My feeling about cybersecurity is that it’s always chicken-and-egg. Remember when everybody had car alarms fitted and they were always going off and it was a nightmare, right? Then alarms grew more sophisticated. It’s the same thing with cybersecurity. The bad actors are leapfrogging the Big Tech experts, who then improve their solutions to prevent a cybersecurity breach.
Is the war against cybercrime one which can ever be won. Or does the nature of the cybercrime was keep changing?
What I think is that it’s going to be a never-ending race. We will have to keep running. We will have to keep providing extremely sophisticated solutions to avoid the next disaster and the race will never stop. It’s not like you can quit running the marathon.
What trends are you seeing in cybersecurity when it comes to SMBs. Some smaller businesses will think, I’ve got antivirus software, that’s going to be enough.
I think SMBs are moving from what you just described, which is a kind of a transactional business.

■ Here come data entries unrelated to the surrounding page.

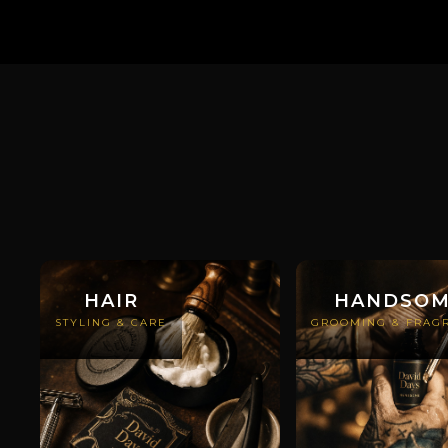
HAIR
HANDSO
STYLING & CARE
GROOMING & FRAG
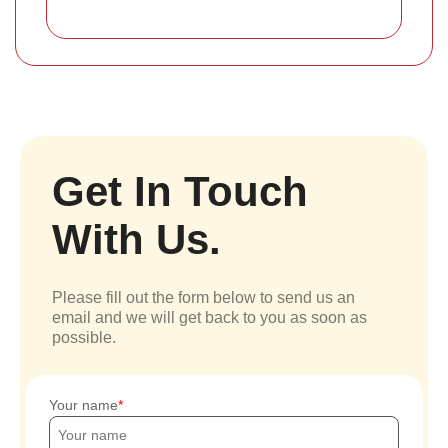
Get In Touch
With Us.
Please fill out the form below to send us an
email and we will get back to you as soon as
possible.
Your name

They’ve gone beyond buying a piece of software and thinking, I’m safe. I’ve bought software and ticked a box. They’re really moving on to the need for ongoing help, they need subject matter experts. They understand that configuring one piece of software from three years ago not going to keep them safe. They’re ready to pay for cyber because it’s expensive to add a consultant who can help them understand from where the threat can come. They understand they can’t do it on their own with a one-size-fits-all solution and they need subject matter experts.

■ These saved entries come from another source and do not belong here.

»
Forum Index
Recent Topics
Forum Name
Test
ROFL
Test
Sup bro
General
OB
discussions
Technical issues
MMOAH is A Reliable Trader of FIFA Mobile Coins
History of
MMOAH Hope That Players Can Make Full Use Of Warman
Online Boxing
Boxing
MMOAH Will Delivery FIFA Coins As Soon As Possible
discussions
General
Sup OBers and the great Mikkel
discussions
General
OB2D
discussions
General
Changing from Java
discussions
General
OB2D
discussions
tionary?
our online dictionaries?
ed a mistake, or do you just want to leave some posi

What would you say to a head of IT for an SMB, who has to go to his boss and say, ‘Look, cyberattacks are evolving. We need to bring in outside experts but it’s going to be expensive.’ Many chief executives see cybersecurity as just a sunk cost. Like insurance, it doesn’t grow the business, so they’re resistant.
You need to go in to see your CEO and give them facts. “In our given industry, in the last six months, these three companies were all attacked, which cost them millions, and sometimes much more than that.” Sometimes total reputation death. I would go in with industry-specific, concrete examples of businesses which have faced a major security breach. Now we can find them unfortunately.
And then it’s a business discussion. It’s his responsibility to compromise. The CTO will have to make difficult decisions with trade-offs and on how best to use their budget. But cybersecurity should be on top of their list.
How much of Noventiq’s time is spent on education and educating staff? Do you think cybersecurity training should be made compulsory?
About 30-40 per cent of our time is spent on education and training with customers. The good news is that SMEs are acknowledging something is going on with cybersecurity. It used to be that we needed three hours to engage with SMEs to make them understand; now it’s an hour because they have a basic understanding.
I do believe cybersecurity should be mandatory. Most companies have compulsory training around compliance and ethics. But cybersecurity should be part of that, where each and every single employee should have a minimum level of understanding and knowhow. You need to kind of scale it and say any company above X number of employees should have compulsory training.